The narrative moves back in time to tell the story of Ling’s arrival in the US. Ling’s mother had been a Chinese sex worker and his father a foreigner. His mother, who was from a semi-nomadic fishing community looked down upon by the majority Han Chinese, died in childbirth, and Ling’s father sold him to a man who sold opium and managed sex workers. When Ling grew older, this man arranged passage for him to travel to the United States and work in the fast-growing world of gold mining.
Ling recalls his first job in the United States, working in Uncle Ng’s laundry alongside Little Sister, who like Ling’s mother, is a sex worker. Uncle Ng is an inveterate gambler but a lenient and trusting boss. Little Sister has a more difficult personality, and she berates Ling for his lack of speed and skill when she begins to instruct him in how to clean and press clothing in the laundry.
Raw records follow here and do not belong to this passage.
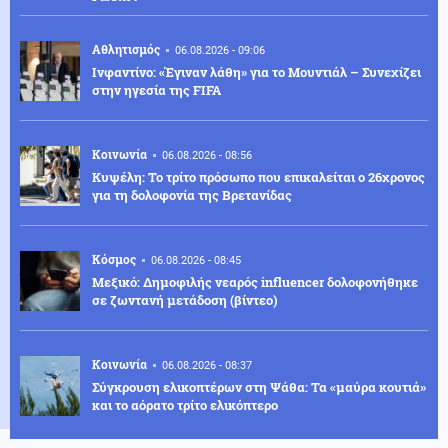
Αθλητισμός
06.08.2026 - 09:06
Ινφαντίνο: «Έγιναν λάθη» για το Μουντιάλ – Συνεχίζει
στην ηγεσία της FIFA
Κοινωνία
06.08.2026 - 08:56
Κυψέλη: Το τρίτο πρόσωπο που επικαλείται ο 26χρονος
για τη δολοφονία της Βρετανίδας
Κόσμος
06.08.2026 - 08:45
Μεξικό: Δημοφιλής νεαρός influencer δολοφονήθηκε
σε ζωντανή μετάδοση (βίντεο)
Κοινωνία
06.08.2026 - 08:37
Σύγκρουση ελικοπτέρων στη Ψάθα: Τα «μαύρα κουτιά»
και το αόρατο τρίτο ελικόπτερο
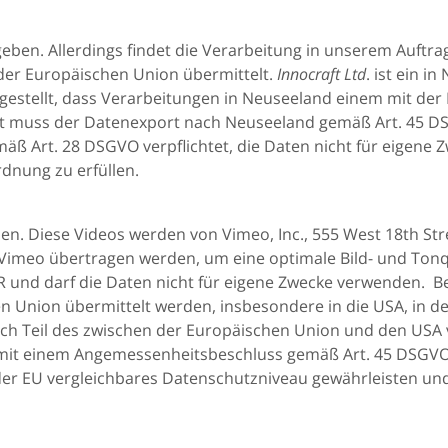
eben. Allerdings findet die Verarbeitung in unserem Auftrag
der Europäischen Union übermittelt.
Innocraft Ltd
. ist ein 
gestellt, dass Verarbeitungen in Neuseeland einem mit de
it muss der Datenexport nach Neuseeland gemäß Art. 45 DS
emäß Art. 28 DSGVO verpflichtet, die Daten nicht für eigen
nung zu erfüllen.
n. Diese Videos werden von Vimeo, Inc., 555 West 18th Str
imeo übertragen werden, um eine optimale Bild- und Tonqu
VER und darf die Daten nicht für eigene Zwecke verwenden.
 Union übermittelt werden, insbesondere in die USA, in de
och Teil des zwischen der Europäischen Union und den USA
it einem Angemessenheitsbeschluss gemäß Art. 45 DSGVO 
r EU vergleichbares Datenschutzniveau gewährleisten und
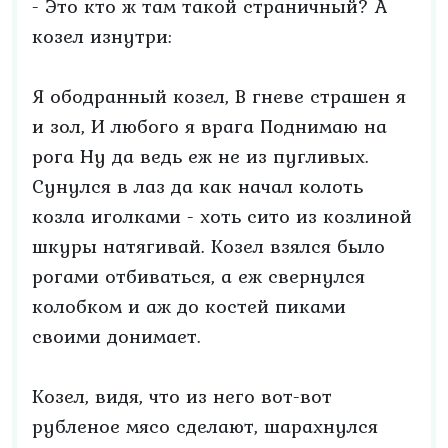
- Это кто ж там такой страничный? А
козел изнутри:
Я ободранный козел, В гневе страшен я
и зол, И любого я врага Поднимаю на
рога Ну да ведь еж не из пугливых.
Сунулся в лаз да как начал колоть
козла иголками - хоть сито из козлиной
шкуры натягивай. Козел взялся было
рогами отбиваться, а еж свернулся
колобком и аж до костей пиками
своими донимает.
Козел, видя, что из него вот-вот
рубленое мясо сделают, шарахнулся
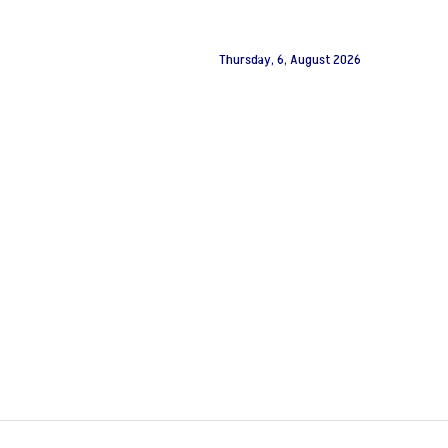
Thursday, 6, August 2026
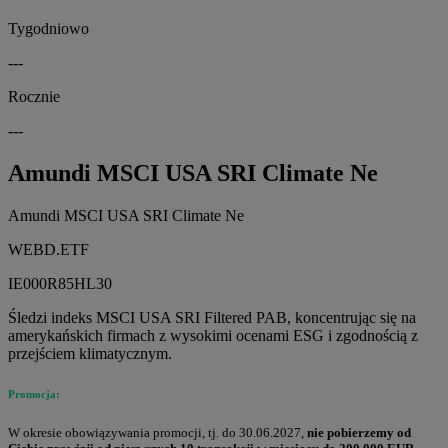
Tygodniowo
---
Rocznie
---
Amundi MSCI USA SRI Climate Ne
Amundi MSCI USA SRI Climate Ne
WEBD.ETF
IE000R85HL30
Śledzi indeks MSCI USA SRI Filtered PAB, koncentrując się na
amerykańskich firmach z wysokimi ocenami ESG i zgodnością z
przejściem klimatycznym.
Promocja:
W okresie obowiązywania promocji, tj. do 30.06.2027,
nie pobierzemy od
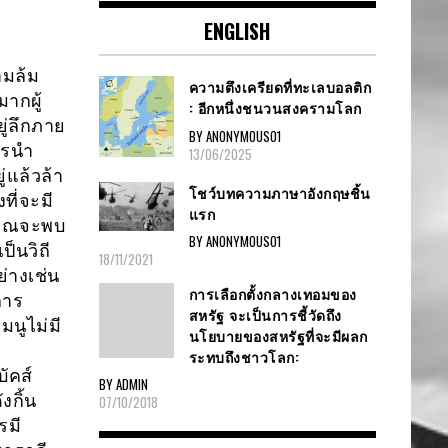
ENGLISH
ามล้ม
ความตึงเครียดที่ทะเลบอลติก
ากผู้
: อีกหนึ่งชนวนสงครามโลก
ู่ลึกภาย
BY ANONYMOUS01
ารนำ
13/06/2025
่แล้วล้า
โชว์บทความภาษาอังกฤษชิ้น
ที่จะมี
แรก
น คุณจะพบ
BY ANONYMOUS01
ป็นวิถี
18/11/2021
ย่างเช่น
การเลือกตั้งกลางเทอมของ
การ
สหรัฐ จะเป็นการชี้วัดถึง
นูไม่มี
นโยบายของสหรัฐที่จะมีผลก
ระทบถึงชาวโลก:
ัคส์
BY ADMIN
งกิ้น
07/10/2018
รมี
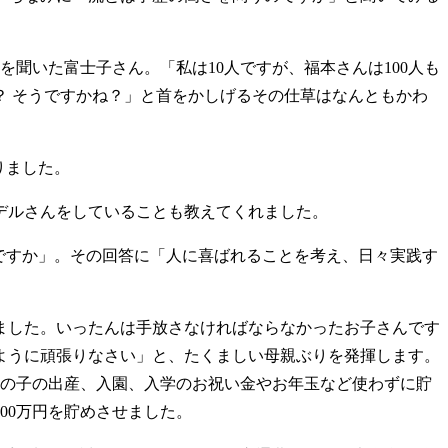
聞いた富士子さん。「私は10人ですが、福本さんは100人も
 そうですかね？」と首をかしげるその仕草はなんともかわ
りました。
デルさんをしていることも教えてくれました。
ですか」。その回答に「人に喜ばれることを考え、日々実践す
ました。いったんは手放さなければならなかったお子さんです
ように頑張りなさい」と、たくましい母親ぶりを発揮します。
はその子の出産、入園、入学のお祝い金やお年玉など使わずに貯
00万円を貯めさせました。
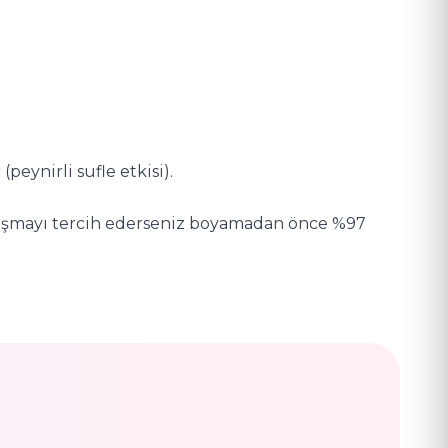
eynirli sufle etkisi).
alışmayı tercih ederseniz boyamadan önce %97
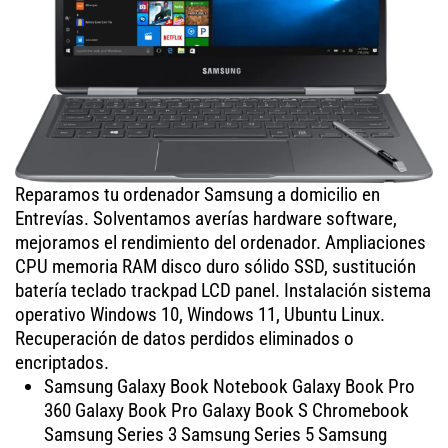
Reparamos tu ordenador Samsung a domicilio en
Entrevías. Solventamos averías hardware software,
mejoramos el rendimiento del ordenador. Ampliaciones
CPU memoria RAM disco duro sólido SSD, sustitución
batería teclado trackpad LCD panel. Instalación sistema
operativo Windows 10, Windows 11, Ubuntu Linux.
Recuperación de datos perdidos eliminados o
encriptados.
Samsung Galaxy Book Notebook Galaxy Book Pro
360 Galaxy Book Pro Galaxy Book S Chromebook
Samsung Series 3 Samsung Series 5 Samsung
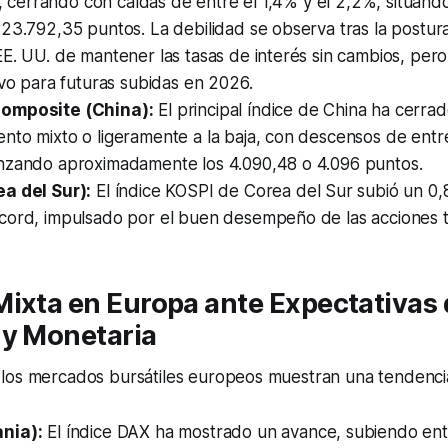
as, cerrando con caídas de entre el 1,4% y el 2,2%, situánd
23.792,35 puntos. La debilidad se observa tras la postur
E. UU. de mantener las tasas de interés sin cambios, per
ivo para futuras subidas en 2026.
omposite (China):
El principal índice de China ha cerra
to mixto o ligeramente a la baja, con descensos de entre
nzando aproximadamente los 4.090,48 o 4.096 puntos.
a del Sur):
El índice KOSPI de Corea del Sur subió un 0
cord, impulsado por el buen desempeño de las acciones t
ixta en Europa ante Expectativas d
 y Monetaria
los mercados bursátiles europeos muestran una tendencia
nia):
El índice DAX ha mostrado un avance, subiendo en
She tells Uncle Ng that he is slow, and “a shirker,” but Ng does not believe Little Sister and, slapping her, exclaims that Ling is obviously a good man. In spite of her unpleasantness, Ling is drawn to Little Sister and finds himself spying on her, even when she bathes, in order to get a better look at her body. Although he grew up around sex workers, Ling does not recall ever having been so attracted to one, and he becomes increasingly infatuated with Little Sister.
Ling was entranced by the bustling streets of Sacramento at first, but quickly encountered prejudice and learned to conceal his queue (a long braid worn by Chinese men at the time) and move briskly through the city, keeping his head down and avoiding conflict.
Most of the men who come to see Little Sister are shy from so much time without the company of women, but Ng keeps a cleaver in his shop in case of emergencies, and Ling worries about her. One night he stays up late making a kite, and although Little Sister is still unkind to him, she enjoys it when he sets it loose into the air, and she begins to soften. He wonders why she stays in the laundry, and she tells him she has no other options. She asks him the same question, and he responds that he intends to quit and become a gold prospector.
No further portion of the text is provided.